--- Dataset records Enclosed Below ---

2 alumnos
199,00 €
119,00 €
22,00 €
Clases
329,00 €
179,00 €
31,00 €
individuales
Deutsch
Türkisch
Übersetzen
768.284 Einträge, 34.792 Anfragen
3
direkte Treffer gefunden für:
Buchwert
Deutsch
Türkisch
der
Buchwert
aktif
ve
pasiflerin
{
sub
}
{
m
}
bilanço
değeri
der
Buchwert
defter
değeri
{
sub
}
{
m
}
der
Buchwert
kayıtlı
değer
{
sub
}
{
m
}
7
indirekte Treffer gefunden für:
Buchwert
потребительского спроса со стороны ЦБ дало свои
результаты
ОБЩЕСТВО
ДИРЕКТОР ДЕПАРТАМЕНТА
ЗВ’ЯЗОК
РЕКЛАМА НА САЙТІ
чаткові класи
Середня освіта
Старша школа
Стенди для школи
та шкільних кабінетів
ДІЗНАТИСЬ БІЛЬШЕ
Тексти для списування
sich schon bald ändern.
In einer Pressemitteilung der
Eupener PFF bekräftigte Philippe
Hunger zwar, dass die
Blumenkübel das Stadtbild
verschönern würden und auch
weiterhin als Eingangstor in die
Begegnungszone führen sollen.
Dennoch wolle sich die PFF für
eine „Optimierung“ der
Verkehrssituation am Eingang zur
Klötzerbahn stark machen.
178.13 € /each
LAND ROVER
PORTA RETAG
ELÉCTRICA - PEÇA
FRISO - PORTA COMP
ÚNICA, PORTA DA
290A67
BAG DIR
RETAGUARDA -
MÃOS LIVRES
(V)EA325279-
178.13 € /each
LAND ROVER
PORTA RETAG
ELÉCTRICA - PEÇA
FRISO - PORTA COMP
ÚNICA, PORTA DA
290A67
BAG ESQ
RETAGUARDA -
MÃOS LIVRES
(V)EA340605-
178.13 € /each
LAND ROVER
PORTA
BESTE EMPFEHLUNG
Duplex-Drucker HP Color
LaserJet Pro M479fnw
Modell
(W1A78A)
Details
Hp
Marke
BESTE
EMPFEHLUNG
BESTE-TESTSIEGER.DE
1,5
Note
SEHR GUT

--- End of Enclosed Dataset records ---
--- Dataset records Enclosed Below ---

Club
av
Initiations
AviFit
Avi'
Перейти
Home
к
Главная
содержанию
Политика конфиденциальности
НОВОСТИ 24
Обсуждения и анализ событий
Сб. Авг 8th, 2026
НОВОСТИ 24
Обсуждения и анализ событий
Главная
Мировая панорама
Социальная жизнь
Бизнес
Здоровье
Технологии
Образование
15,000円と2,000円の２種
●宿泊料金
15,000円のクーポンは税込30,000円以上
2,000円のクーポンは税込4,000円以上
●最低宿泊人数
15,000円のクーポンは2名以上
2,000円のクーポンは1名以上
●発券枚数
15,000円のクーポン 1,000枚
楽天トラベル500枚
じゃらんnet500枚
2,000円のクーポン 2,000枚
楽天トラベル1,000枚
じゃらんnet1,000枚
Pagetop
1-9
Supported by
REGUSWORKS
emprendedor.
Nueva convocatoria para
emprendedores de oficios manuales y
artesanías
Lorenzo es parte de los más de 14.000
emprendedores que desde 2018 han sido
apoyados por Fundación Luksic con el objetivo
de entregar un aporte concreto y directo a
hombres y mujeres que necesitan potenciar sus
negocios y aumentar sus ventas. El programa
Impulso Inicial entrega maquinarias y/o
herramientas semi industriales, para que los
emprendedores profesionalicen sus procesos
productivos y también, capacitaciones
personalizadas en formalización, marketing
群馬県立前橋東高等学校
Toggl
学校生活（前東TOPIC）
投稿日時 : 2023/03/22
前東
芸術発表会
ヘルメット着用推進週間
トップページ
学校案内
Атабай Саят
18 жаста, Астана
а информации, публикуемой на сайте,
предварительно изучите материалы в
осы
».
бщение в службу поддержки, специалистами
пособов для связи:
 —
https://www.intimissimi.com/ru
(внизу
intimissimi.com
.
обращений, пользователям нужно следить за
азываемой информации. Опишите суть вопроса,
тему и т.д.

--- End of Enclosed Dataset records ---

**Task item**:
Filter the records down to the lines containing the word "Treffer", and copy those.

**Final answer**:
direkte Treffer gefunden für:
indirekte Treffer gefunden für:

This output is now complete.